Learning and teaching by making
In previous item I was noticing that the maker of a medieval font didn't try to draw K and W because they weren't in classical Latin. But real scribes weren't writing classical Latin. They were using Latin as a framework for a mix of local languages, and they included the local character set where necessary. Following a theoretical assumption led the fontmaker astray.
While 'building' and animating these old devices, curiosity always drives me to understand the culture and feelings of the era when they were made and used. I'm learning a lot of history, including some
fairly important and
rarely written history,
AS A SIDELINE.
If I tried to read about these times and places in the usual history text, I wouldn't learn anything because
THERE ISN'T ANY FUCKING INFORMATION in the usual history text. The usual history text is a list of battles and generals. Battles and generals have NOTHING TO DO with history.
I'm a
fake artist using 3d software. I've noticed a similar tendency in the
real artists who draw anime-style cartoons with real pencils. They often situate their characters in a specific time and place, and they end up learning and teaching important things about the chosen time and place.
This is my most basic and constant theme, of course.
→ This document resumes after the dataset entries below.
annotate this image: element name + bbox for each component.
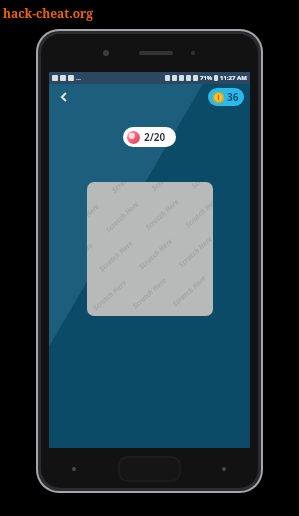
staticText: ... [76, 74, 82, 82]
staticText: 71% [200, 74, 213, 82]
staticText: 11:27 AM [220, 74, 247, 82]
button[interactable]: Scratch card [87, 182, 213, 316]
staticText: 36 [227, 90, 239, 104]
button[interactable]: 36 [208, 88, 244, 106]
button[interactable]: 2/20 [123, 127, 176, 147]
staticText: 2/20 [144, 130, 166, 144]
staticText: hack-cheat.org [3, 5, 94, 21]
button[interactable]: Back [53, 86, 75, 108]
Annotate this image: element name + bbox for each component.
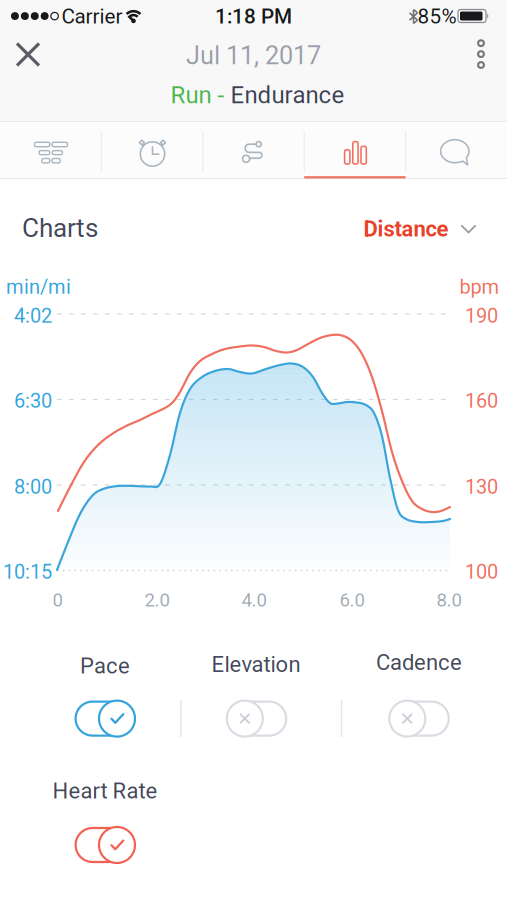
staticText: Elevation [212,652,300,677]
staticText: 100 [465,560,498,584]
button[interactable]: Distance [364,216,476,242]
button[interactable]: More options [459,32,503,76]
staticText: 4.0 [242,589,266,611]
button[interactable]: Route [203,121,304,178]
staticText: Pace [80,653,130,679]
staticText: 130 [465,475,498,499]
staticText: 0 [52,589,62,611]
staticText: Jul 11, 2017 [186,41,321,70]
staticText: 8.0 [436,589,462,611]
button[interactable]: Comments [406,121,507,178]
staticText: 8:00 [14,475,52,499]
staticText: Distance [364,216,448,242]
button[interactable]: Charts [304,121,406,178]
button[interactable]: Splits [101,121,203,178]
staticText: 4:02 [14,304,52,328]
staticText: Heart Rate [52,778,158,804]
button[interactable]: Close [6,32,50,76]
button[interactable]: Summary [0,121,101,178]
staticText: 85% [418,4,456,29]
button[interactable]: Heart Rate [72,823,138,867]
button[interactable]: Cadence [386,697,452,741]
staticText: 10:15 [3,560,52,584]
staticText: Cadence [376,650,462,675]
staticText: 6.0 [340,589,364,611]
staticText: 2.0 [144,589,170,611]
staticText: Carrier [62,4,122,29]
button[interactable]: Elevation [224,697,290,741]
staticText: 190 [465,304,498,328]
button[interactable]: Pace [72,697,138,741]
staticText: Endurance [230,81,344,109]
staticText: 6:30 [14,389,52,413]
staticText: Charts [22,213,98,243]
staticText: 1:18 PM [215,4,292,29]
staticText: 160 [465,389,498,413]
staticText: min/mi [6,275,71,299]
staticText: Run - [170,81,230,109]
staticText: bpm [460,275,500,299]
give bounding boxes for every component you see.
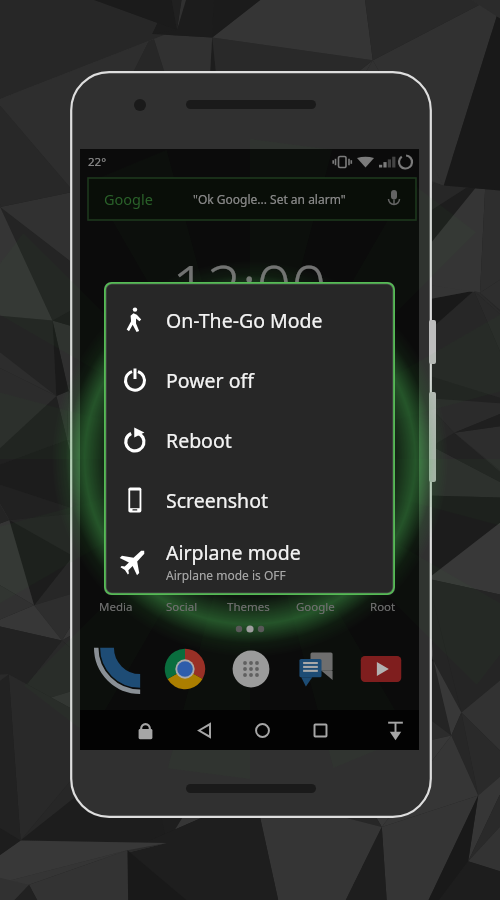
- staticText: Social: [166, 599, 198, 615]
- button[interactable]: Phone: [86, 644, 152, 694]
- staticText: Google: [104, 189, 153, 209]
- staticText: "Ok Google... Set an alarm": [193, 191, 346, 207]
- button[interactable]: Airplane mode: [104, 530, 395, 590]
- button[interactable]: YouTube: [348, 644, 413, 694]
- staticText: Media: [99, 599, 133, 615]
- button[interactable]: Themes: [215, 599, 282, 615]
- button[interactable]: Root: [349, 599, 416, 615]
- staticText: Screenshot: [166, 487, 269, 514]
- button[interactable]: Voice search: [381, 186, 407, 212]
- staticText: On-The-Go Mode: [166, 307, 323, 334]
- staticText: Themes: [227, 599, 270, 615]
- staticText: Airplane mode is OFF: [166, 567, 286, 583]
- button[interactable]: Screenshot: [104, 470, 395, 530]
- button[interactable]: Lock: [116, 710, 175, 750]
- staticText: Airplane mode: [166, 539, 301, 566]
- button[interactable]: Power off: [104, 350, 395, 410]
- button[interactable]: All apps: [218, 644, 283, 694]
- button[interactable]: Social: [149, 599, 215, 615]
- button[interactable]: Reboot: [104, 410, 395, 470]
- staticText: 12:00: [172, 244, 327, 327]
- staticText: Google: [296, 599, 335, 615]
- button[interactable]: Hide navigation bar: [371, 710, 419, 750]
- button[interactable]: Google: [88, 178, 416, 220]
- button[interactable]: Recents: [291, 710, 349, 750]
- staticText: Reboot: [166, 427, 232, 454]
- button[interactable]: Back: [175, 710, 233, 750]
- staticText: Power off: [166, 367, 254, 394]
- button[interactable]: Media: [83, 599, 149, 615]
- staticText: 22°: [88, 154, 107, 170]
- button[interactable]: Messages: [283, 644, 348, 694]
- button[interactable]: On-The-Go Mode: [104, 290, 395, 350]
- button[interactable]: Home: [233, 710, 291, 750]
- staticText: Root: [370, 599, 396, 615]
- button[interactable]: Google: [282, 599, 349, 615]
- button[interactable]: Chrome: [152, 644, 218, 694]
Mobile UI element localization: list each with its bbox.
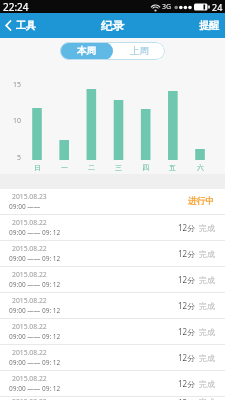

Education by experience, education by making. No subjects, just work. If you want students to learn a certain type of information, arrange the work to
create curiosity about the certain type of information.
There are two extra advantages to experiential learning in history and "social studies".
1. Learning by curiosity puts you in touch with the lives of real people, not the lives of the
leaders and generals.
2. Learning by curiosity gives you practice in the actual
WORK OF A HISTORIAN. You're not doing any historian work when you memorize the battle scheme of the Peloponnesian War. You're just being a dumb computer. When you're trying to understand the background of what you're drawing or making, you explore original sources outside the filter of historians and propagandists.